Menendez said her ruling does not address the merits of the case filed by Minnesota Attorney General Keith Ellison on behalf of the state and two cities, which are named as the lawsuit’s three plaintiffs.

Those claims remain to be argued and largely focus on Ellison’s claim that the federal government is undertaking an illegal operation that is intended to force state and local officials to cooperate with federal law enforcement.

Menendez said Ellison has not proven his claim, which largely relies on a 2013 ruling by the Supreme Court in a case brought by Shelby County, Ala., officials who challenged the 1965 Voting Rights Act.

The act placed additional restrictions on some states based on “their histories of racially discriminatory election administration,” Menendez said.

The Supreme Court ruled a “departure from the fundamental principle of equal sovereignty” requires the federal government to show that geographically driven laws are “sufficiently related to the problem that it targets” to be lawful, she wrote.

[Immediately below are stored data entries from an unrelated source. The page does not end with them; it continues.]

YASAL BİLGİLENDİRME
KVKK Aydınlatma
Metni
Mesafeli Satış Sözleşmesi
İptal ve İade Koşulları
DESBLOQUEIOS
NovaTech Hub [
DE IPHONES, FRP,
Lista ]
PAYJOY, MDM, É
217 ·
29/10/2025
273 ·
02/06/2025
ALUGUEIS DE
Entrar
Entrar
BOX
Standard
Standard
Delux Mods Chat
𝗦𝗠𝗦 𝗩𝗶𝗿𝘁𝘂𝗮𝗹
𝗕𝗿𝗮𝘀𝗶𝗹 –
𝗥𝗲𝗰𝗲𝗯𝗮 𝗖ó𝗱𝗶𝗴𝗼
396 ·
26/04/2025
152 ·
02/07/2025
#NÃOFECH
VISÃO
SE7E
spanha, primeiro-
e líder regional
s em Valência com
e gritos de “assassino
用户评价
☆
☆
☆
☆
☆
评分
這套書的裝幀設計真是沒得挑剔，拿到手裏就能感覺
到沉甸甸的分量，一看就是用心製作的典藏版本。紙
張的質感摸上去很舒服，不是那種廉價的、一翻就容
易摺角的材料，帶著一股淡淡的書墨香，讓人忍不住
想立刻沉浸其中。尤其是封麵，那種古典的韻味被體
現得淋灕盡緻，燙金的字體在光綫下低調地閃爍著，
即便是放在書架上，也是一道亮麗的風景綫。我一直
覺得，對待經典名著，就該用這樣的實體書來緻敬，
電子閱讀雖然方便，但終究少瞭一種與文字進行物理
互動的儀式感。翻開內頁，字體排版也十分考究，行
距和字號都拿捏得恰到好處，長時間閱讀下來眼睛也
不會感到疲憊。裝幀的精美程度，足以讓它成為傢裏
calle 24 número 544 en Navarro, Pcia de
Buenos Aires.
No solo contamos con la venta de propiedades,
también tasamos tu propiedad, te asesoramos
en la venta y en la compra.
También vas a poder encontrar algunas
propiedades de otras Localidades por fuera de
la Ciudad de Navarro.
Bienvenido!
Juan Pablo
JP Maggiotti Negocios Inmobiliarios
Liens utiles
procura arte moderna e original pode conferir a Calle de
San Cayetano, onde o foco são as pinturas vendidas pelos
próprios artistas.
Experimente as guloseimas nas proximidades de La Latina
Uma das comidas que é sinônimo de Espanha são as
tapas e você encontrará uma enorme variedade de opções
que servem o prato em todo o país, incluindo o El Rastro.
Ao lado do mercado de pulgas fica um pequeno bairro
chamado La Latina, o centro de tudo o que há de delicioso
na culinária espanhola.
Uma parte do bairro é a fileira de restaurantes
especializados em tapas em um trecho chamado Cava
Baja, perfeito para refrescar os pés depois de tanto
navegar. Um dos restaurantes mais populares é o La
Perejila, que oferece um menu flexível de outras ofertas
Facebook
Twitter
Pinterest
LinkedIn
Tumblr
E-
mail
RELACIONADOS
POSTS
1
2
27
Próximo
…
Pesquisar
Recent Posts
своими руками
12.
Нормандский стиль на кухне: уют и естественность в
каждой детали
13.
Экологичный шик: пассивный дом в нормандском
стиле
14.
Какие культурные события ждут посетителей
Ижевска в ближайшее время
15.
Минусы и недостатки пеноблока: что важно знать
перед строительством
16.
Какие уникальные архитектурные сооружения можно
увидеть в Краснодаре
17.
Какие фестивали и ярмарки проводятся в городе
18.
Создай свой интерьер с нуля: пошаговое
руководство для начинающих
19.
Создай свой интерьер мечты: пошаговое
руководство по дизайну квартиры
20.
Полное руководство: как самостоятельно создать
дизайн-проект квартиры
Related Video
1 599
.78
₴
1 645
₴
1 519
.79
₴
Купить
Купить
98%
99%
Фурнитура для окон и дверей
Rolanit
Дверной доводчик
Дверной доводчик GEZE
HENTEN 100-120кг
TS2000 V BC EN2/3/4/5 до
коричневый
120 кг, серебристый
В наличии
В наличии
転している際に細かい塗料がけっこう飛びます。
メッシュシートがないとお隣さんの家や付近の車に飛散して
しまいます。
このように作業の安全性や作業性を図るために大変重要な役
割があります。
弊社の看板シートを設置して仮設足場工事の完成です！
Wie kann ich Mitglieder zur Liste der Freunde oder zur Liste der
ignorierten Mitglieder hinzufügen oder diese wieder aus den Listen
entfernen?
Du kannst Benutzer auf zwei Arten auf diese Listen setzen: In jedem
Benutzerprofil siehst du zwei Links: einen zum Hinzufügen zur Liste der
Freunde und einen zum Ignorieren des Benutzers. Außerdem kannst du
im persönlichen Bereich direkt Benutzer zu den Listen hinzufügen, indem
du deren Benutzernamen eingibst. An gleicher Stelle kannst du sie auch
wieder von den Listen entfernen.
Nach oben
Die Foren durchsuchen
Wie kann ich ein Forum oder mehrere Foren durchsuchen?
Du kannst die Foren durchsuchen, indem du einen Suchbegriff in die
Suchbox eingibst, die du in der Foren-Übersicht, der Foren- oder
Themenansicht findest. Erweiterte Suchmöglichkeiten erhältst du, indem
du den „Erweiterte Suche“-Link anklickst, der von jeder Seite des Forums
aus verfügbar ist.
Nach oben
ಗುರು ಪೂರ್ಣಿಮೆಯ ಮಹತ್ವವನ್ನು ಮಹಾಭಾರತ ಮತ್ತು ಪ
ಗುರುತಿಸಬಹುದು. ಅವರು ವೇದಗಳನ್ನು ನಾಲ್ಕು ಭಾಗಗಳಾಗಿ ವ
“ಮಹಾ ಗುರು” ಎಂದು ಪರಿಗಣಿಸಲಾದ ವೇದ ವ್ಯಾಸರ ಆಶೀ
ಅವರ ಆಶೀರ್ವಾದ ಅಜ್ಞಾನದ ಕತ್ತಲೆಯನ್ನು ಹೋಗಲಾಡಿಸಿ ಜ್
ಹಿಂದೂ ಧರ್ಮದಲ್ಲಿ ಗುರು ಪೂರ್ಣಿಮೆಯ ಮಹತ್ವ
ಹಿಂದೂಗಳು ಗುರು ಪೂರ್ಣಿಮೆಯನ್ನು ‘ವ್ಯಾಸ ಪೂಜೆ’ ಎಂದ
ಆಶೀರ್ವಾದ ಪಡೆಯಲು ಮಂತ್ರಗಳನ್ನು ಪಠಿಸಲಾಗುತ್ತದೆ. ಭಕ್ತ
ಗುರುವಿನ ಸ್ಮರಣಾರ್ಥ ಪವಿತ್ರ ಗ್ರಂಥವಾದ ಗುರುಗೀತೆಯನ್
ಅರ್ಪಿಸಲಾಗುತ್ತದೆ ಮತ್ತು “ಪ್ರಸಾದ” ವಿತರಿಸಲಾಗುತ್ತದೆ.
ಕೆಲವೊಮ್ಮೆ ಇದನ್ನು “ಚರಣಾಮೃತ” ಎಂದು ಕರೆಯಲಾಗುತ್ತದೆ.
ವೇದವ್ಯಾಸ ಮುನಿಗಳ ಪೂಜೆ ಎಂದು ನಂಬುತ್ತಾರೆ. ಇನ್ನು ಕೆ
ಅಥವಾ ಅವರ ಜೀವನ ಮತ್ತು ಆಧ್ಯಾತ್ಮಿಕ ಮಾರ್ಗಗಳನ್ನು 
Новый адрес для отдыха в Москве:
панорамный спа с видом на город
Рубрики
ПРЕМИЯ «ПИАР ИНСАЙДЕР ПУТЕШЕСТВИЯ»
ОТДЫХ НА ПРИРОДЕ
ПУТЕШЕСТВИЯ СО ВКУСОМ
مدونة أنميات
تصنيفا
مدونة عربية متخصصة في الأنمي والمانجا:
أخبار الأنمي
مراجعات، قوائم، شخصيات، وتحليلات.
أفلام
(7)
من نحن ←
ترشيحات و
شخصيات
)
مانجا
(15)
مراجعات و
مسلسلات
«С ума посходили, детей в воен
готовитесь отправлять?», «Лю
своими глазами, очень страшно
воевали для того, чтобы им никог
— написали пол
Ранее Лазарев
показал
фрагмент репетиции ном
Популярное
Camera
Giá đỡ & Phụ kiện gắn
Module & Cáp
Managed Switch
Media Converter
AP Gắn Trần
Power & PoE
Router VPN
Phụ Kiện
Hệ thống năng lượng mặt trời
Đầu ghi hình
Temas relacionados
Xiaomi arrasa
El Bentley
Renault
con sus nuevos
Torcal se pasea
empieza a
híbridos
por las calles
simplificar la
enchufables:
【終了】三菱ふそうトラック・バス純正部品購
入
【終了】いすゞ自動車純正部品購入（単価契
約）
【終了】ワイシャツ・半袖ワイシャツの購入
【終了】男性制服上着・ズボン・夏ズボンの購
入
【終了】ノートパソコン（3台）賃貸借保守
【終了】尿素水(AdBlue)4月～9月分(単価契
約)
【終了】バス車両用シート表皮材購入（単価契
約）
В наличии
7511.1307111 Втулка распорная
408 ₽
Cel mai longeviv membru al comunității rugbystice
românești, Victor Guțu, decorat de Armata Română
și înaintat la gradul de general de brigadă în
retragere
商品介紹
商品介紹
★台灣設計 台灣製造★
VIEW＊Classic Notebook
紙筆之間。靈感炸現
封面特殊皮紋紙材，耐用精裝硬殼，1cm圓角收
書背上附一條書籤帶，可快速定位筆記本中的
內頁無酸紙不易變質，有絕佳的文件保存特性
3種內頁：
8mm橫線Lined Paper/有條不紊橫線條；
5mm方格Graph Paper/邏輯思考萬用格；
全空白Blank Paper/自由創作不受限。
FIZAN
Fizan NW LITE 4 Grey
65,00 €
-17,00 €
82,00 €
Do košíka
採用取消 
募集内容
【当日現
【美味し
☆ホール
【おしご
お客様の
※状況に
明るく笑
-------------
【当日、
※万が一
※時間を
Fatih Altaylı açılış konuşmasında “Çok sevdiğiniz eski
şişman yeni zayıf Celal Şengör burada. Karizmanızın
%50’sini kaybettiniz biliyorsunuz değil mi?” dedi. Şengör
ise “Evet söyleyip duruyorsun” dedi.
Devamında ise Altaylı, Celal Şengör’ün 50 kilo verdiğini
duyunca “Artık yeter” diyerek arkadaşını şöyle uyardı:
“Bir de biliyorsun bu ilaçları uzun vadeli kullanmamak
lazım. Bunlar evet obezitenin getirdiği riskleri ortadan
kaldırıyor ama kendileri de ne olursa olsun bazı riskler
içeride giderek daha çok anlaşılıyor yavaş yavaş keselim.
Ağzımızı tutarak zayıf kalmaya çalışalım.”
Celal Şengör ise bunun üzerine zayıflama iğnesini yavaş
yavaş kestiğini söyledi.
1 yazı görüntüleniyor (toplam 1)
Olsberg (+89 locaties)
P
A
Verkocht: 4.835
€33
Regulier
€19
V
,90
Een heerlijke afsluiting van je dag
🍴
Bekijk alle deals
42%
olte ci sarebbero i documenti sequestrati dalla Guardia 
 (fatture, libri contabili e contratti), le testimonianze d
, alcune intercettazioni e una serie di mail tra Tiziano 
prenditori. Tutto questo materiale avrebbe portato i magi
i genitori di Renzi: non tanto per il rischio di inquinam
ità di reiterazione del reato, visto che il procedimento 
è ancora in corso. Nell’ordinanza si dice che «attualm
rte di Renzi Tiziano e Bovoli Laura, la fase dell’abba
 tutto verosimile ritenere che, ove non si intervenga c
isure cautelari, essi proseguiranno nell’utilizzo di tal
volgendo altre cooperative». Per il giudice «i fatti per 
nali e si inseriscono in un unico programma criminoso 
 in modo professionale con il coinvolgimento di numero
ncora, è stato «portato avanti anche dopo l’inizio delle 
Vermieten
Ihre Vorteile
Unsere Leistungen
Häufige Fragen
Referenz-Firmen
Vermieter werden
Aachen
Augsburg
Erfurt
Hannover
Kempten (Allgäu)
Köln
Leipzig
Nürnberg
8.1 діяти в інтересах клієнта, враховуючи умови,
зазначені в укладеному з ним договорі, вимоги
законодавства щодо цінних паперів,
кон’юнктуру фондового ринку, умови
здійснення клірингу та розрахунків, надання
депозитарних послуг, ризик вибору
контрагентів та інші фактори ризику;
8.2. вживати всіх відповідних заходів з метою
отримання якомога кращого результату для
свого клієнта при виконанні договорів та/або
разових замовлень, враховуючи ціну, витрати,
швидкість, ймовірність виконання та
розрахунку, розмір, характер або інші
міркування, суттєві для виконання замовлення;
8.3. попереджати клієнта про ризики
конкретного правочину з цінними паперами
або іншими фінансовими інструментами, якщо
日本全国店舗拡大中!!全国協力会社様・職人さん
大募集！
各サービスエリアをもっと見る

Ellison says that the ruling “teaches that the federal government cannot single out states for disparate treatment without strong and narrowly tailored justification,” according to Menendez.

But he does not show any other examples of a legal authority applying the “equal sovereignty ‘test'” and does not show how it would apply to a presidential administration’s decision on where to deploy federal law enforcement to “enforce duly enacted federal laws,” she said.

“There is no precedent for a court to micromanage such decisions,” and she can ‘readily imagine scenarios where the federal executive must legitimately vary its use of law enforcement resources from one state to the next,” Menendez explained.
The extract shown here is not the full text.